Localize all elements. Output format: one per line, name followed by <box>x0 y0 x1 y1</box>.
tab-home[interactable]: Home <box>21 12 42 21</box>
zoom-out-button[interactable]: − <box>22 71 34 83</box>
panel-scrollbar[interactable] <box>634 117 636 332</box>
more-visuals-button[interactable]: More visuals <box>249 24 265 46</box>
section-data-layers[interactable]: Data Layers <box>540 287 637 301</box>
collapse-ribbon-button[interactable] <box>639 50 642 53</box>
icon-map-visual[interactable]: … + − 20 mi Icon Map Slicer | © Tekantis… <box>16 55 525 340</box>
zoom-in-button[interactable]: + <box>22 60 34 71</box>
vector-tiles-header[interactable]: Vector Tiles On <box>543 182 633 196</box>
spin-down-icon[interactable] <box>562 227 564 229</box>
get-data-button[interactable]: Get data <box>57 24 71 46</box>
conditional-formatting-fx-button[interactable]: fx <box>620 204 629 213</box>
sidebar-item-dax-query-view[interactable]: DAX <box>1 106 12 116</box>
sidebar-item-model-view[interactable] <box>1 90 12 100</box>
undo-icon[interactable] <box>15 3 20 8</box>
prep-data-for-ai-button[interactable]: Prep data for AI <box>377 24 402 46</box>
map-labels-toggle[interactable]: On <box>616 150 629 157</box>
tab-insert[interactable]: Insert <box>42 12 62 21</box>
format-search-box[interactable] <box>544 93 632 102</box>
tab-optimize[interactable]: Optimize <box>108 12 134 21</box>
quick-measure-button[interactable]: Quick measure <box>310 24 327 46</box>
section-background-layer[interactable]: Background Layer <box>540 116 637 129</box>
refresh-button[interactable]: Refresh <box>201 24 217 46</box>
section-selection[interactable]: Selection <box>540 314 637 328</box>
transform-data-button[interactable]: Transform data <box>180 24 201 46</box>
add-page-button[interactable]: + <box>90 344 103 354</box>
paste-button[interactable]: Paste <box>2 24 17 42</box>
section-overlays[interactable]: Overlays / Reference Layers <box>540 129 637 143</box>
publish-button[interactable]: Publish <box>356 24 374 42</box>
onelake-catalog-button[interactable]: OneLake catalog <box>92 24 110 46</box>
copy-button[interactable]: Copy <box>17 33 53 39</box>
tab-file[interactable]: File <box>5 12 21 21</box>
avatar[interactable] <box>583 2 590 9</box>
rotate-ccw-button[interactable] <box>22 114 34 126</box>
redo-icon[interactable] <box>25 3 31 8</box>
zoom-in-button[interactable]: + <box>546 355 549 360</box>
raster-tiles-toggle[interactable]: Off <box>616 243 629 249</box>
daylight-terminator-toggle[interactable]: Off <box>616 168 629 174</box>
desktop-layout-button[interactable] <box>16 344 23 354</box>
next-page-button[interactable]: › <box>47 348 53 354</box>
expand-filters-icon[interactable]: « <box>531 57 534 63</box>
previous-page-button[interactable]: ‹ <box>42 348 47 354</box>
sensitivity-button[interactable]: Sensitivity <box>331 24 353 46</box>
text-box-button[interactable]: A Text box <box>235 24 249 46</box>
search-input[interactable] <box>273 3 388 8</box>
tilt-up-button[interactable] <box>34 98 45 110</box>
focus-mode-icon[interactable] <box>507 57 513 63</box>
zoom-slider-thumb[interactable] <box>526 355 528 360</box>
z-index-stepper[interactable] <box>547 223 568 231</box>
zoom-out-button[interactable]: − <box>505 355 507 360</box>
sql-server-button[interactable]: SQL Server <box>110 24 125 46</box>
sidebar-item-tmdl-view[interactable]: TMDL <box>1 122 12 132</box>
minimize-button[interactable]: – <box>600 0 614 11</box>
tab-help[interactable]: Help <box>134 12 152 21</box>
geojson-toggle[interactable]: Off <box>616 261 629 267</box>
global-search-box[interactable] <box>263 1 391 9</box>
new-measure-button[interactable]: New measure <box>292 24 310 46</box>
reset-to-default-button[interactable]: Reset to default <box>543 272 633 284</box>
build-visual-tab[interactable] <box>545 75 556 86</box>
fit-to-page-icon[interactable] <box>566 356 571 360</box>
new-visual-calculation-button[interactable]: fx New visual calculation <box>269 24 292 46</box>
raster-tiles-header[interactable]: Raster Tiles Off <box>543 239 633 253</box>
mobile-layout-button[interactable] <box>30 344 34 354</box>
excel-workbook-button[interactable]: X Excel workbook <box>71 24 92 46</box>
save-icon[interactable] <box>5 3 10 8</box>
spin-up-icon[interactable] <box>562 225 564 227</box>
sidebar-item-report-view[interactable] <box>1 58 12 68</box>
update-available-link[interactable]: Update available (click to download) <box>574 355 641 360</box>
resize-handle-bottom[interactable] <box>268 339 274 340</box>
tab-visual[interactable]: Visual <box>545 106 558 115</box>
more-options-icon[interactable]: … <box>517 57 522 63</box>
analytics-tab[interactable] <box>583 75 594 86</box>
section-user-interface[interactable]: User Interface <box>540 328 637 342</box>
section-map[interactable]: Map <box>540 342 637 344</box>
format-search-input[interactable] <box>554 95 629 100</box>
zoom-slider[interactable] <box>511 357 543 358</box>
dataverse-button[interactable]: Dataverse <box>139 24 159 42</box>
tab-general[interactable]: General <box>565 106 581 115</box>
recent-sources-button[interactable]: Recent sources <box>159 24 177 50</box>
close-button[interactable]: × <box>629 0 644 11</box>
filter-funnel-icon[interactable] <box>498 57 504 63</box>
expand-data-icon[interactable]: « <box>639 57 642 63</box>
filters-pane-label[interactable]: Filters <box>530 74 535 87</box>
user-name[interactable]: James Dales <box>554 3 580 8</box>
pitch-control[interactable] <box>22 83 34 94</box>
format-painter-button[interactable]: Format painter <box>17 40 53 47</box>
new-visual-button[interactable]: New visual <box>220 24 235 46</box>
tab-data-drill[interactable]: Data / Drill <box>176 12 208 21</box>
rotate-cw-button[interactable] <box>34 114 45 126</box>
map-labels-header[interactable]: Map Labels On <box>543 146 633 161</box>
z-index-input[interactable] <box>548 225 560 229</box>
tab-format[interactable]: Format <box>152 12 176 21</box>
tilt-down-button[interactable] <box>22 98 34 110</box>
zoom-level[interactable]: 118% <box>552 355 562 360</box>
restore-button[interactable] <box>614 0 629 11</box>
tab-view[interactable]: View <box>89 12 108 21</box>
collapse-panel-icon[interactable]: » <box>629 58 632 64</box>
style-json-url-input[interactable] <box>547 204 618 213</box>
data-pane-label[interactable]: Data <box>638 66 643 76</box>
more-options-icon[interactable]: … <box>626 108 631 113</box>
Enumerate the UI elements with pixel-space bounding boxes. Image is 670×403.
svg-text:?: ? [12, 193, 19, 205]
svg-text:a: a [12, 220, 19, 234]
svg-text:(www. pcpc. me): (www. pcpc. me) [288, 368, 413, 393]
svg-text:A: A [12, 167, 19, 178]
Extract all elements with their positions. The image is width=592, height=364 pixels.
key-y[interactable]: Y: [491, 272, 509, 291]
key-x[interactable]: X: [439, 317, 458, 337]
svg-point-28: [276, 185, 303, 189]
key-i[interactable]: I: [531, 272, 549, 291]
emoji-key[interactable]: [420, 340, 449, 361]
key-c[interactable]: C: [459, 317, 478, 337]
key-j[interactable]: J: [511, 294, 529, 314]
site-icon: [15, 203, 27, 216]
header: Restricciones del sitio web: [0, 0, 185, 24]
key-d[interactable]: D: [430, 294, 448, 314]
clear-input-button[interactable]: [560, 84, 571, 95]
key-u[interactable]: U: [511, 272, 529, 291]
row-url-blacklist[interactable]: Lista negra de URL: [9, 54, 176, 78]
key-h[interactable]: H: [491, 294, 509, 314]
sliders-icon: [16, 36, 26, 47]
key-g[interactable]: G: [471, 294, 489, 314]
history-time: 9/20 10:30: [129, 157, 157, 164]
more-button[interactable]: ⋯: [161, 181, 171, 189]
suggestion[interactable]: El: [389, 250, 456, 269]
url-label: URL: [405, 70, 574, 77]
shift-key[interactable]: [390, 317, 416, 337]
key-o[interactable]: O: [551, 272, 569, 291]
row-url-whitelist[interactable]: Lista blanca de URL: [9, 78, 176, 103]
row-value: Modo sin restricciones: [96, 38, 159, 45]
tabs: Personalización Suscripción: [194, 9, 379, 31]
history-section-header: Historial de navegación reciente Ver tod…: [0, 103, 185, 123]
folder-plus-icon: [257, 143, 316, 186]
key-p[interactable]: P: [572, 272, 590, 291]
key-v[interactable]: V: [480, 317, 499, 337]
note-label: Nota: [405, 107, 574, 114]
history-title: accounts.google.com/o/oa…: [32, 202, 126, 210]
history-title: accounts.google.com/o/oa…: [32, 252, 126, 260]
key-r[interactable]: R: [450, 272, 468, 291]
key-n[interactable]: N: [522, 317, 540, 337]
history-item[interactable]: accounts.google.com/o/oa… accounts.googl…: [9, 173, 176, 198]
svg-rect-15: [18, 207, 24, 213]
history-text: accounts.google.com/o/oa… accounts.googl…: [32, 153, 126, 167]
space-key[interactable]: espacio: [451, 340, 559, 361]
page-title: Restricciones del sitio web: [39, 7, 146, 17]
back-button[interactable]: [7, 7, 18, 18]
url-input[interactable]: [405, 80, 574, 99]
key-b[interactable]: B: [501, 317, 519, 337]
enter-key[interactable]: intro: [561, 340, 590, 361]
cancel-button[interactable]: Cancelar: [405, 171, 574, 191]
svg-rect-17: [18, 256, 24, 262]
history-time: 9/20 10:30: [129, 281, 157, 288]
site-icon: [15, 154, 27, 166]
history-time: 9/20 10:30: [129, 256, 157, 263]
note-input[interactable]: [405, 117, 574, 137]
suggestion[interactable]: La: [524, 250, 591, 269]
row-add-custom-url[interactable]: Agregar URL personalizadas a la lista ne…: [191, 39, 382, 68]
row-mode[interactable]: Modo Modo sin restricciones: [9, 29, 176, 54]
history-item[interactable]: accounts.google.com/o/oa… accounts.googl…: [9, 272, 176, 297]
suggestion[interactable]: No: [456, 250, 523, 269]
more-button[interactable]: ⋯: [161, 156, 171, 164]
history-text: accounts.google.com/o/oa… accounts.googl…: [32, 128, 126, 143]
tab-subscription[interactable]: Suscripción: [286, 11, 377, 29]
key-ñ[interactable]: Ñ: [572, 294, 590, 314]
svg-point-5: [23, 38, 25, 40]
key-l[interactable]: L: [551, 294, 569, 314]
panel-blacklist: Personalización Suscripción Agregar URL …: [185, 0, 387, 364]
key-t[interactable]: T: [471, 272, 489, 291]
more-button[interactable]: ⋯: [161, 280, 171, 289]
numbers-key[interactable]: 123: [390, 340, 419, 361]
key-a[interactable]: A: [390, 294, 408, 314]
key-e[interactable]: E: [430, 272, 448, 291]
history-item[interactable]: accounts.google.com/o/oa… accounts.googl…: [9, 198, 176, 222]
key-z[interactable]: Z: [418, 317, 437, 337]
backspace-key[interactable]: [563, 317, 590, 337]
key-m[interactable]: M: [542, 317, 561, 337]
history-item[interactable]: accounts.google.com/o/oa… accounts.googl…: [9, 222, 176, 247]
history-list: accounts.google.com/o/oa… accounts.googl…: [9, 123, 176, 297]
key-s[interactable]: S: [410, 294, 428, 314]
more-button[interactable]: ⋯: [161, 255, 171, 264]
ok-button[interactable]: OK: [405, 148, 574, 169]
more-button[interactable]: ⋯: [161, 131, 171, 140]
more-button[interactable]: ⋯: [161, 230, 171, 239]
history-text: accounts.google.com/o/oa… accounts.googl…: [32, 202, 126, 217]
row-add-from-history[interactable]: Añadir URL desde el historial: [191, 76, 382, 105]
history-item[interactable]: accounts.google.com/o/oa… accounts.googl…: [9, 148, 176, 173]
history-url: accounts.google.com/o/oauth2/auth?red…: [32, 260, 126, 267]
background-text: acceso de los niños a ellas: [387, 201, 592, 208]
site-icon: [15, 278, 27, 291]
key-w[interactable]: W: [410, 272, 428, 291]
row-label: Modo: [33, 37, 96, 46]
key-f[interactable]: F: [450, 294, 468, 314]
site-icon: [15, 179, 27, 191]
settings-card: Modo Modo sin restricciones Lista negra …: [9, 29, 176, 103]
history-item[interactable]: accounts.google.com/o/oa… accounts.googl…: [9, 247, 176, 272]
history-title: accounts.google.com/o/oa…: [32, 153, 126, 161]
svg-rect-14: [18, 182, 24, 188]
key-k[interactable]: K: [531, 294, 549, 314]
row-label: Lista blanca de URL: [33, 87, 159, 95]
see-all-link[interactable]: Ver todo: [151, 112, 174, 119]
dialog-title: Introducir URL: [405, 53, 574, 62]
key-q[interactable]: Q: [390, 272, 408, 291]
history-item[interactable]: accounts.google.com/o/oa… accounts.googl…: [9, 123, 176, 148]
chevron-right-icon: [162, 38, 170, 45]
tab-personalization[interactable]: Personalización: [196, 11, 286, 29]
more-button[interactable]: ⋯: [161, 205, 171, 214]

WHAT NEEDS TO BE DONE – Only a number is required here: the count of lines in these entries that hold "negra".

WRITTEN SOLUTION – 2